→ **Exercise instructions**
For each line of the listing below that contains the string "schedule", copy the line.
Exercise material START
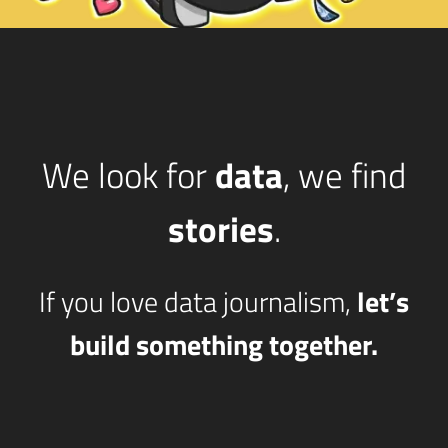
We look for
data
, we find
stories
.
If you love data journalism,
let’s
build something together.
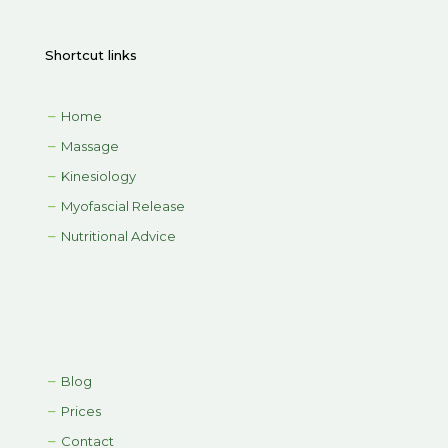
Shortcut links
Home
Massage
Kinesiology
Myofascial Release
Nutritional Advice
Blog
Prices
Contact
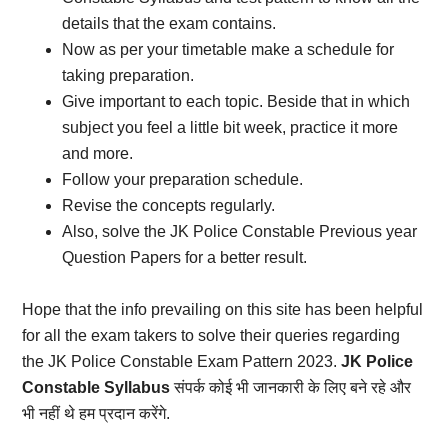
details that the exam contains.
Now as per your timetable make a schedule for
taking preparation.
Give important to each topic. Beside that in which
subject you feel a little bit week, practice it more
and more.
Follow your preparation schedule.
Revise the concepts regularly.
Also, solve the JK Police Constable Previous year
Question Papers for a better result.
Hope that the info prevailing on this site has been helpful
for all the exam takers to solve their queries regarding
the JK Police Constable Exam Pattern 2023.
JK Police
Constable Syllabus
संपर्क कोई भी जानकारी के लिए बने रहे और
भी नहीं थे हम प्रदान करेंगे.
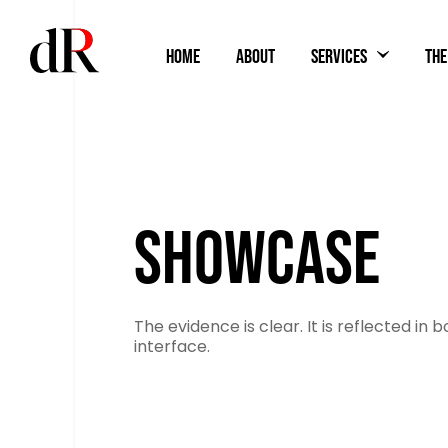
HOME
ABOUT
SERVICES
THE
SHOWCASE
The evidence is clear. It is reflected in b
interface.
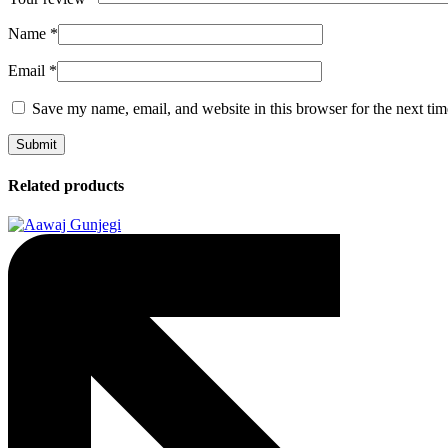
Name
*
Email
*
Save my name, email, and website in this browser for the next ti
Related products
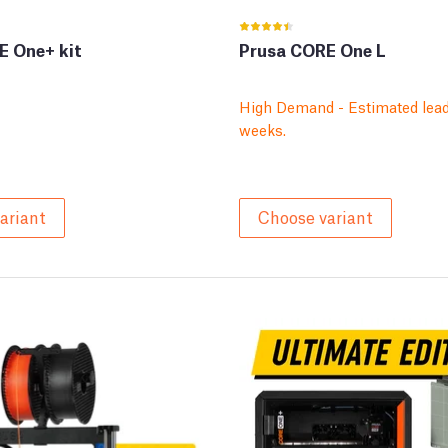
E One+ kit
Prusa CORE One L
High Demand - Estimated lead
weeks.
ariant
Choose variant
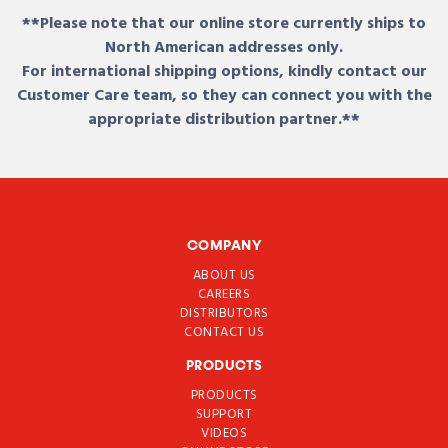
**Please note that our online store currently ships to
North American addresses only.
For international shipping options, kindly contact our
Customer Care team, so they can connect you with the
appropriate distribution partner.**
COMPANY
ABOUT US
CAREERS
DISTRIBUTORS
CONTACT US
PRODUCTS
PRODUCTS
SUPPORT
VIDEOS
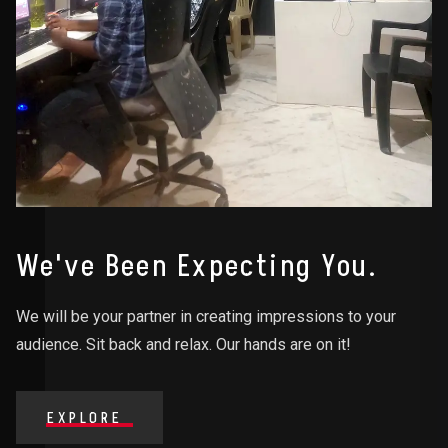
We've Been Expecting You.
We will be your partner in creating impressions to your
audience. Sit back and relax. Our hands are on it!
EXPLORE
Exercise material END
→ **Solution to the problem**
Now as per your timetable make a schedule for
Follow your preparation schedule.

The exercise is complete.